せっかくの温泉療養・せっかくの貸切風呂なんだし、満喫しなくちゃ! - 2二次元好きの匿名さん23/06/27(火) 10:52:04
「あぁ〜……溶けちゃいそー」
「ふう、疲れた身体に沁みるなぁ」
「だから、トレーナーさんはそんなに老けてないでしょ」
「声が漏れちゃうんだから仕方ないの〜」
そんなこんなで、露天風呂に浸かったらサウナに挑戦。
しりとりして時間を稼いだり、安全の範囲内で我慢比べをしたり。
あ、2人揃って「はひぃ〜」なんて悲鳴を上げたりもしたっけ。
灼熱を体感した後は、備え付けのベンチで外気浴としゃれこみました。どうやら気持ちいいらしい。旅行雑誌で読んだだけだけど。
「外涼し〜……」
「頭ふわふわするね」
「これで健康になれるんですかね〜?」
「ふふ、どうだろ」
見上げれば、グラデーションがかかった夕空。
癒されるって、こういうことを言うんだろうなあ。
あ。癒されると言えば。
ふと思いついたことがあって、わたしはトレーナーさんの方に視線を戻した。
トレーナーさんもわたしの気配に気づいたようで、見つめ合うような状態になる。
数瞬。
トレーナーさんは小首を傾げている。「何か言いたいことあるの?」とでも言いたげだ。
……こうしてトレーナーさんのことを見ていると、少し緊張しちゃうな。 - 3二次元好きの匿名さん23/06/27(火) 10:54:17
「……トレーナーさん」
「どったのミラ子」
「お願いがあります」
「そんなにかしこまらなくても。何でも聞くよ」
「ドライヤー、お願いしてもいいですか」
トレーナーさんは呆気にとられた顔をしたあと、たまらず吹き出したように笑いだした。
「く、ふふっ──あっはっはっ」
「なっ、なんですか失礼なっ」
「いやいや、何かと思ったらかわいいお願いだなって」
「もう、担当ウマ娘が真剣にお願いしてるのに〜」
「ごめんごめん、それぐらいいくらでもやってあげるよ」
わたしの緊張はどこへやら、トレーナーさんは明るく笑う。
その様子を見ていると、わたしはさっきまでのことがちょっぴり恥ずかしくなって、それがまたおかしくって。
しばらくの間、わたしたちはお腹を抱えて笑っていた。
ーーーーーーーーーーーー
「ふへ〜、体がまだポカポカする〜」
「あまり冷やしすぎもよくないからね──ほれミラ子、ここ座りな」
「やった〜♪」
お風呂から上がったあと、わたしはお願い通りにドライヤーをかけてもらうことになった。お願いって、言ってみるもんですね〜。
「全然指が引っかからない……さらさらでいいなあ」
「トレーナーさんがお上手なんですよ」
そんなことないって、とトレーナーさんが謙遜する中、わたしは思いを馳せる。 - 4二次元好きの匿名さん23/06/27(火) 10:54:53
デビューしてからの3年間、トレーナーさんはずっと隣にいてくれた、かけがえのない存在だ。

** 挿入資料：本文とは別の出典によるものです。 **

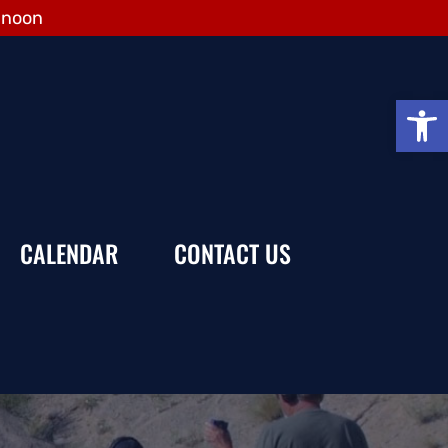
 noon
Open
CALENDAR
CONTACT US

合宿やプールのときは普段以上のスパルタ。それこそ、今日のサウナがかわいく思えるぐらいには。
だから──
「トレーナーさん、今日は全力のアメでお願いします。発言も、行動も」
「…………」
わたしがそうこぼすと、トレーナーさんはドライヤーを止め、ぽんぽんと頭を撫でてきた。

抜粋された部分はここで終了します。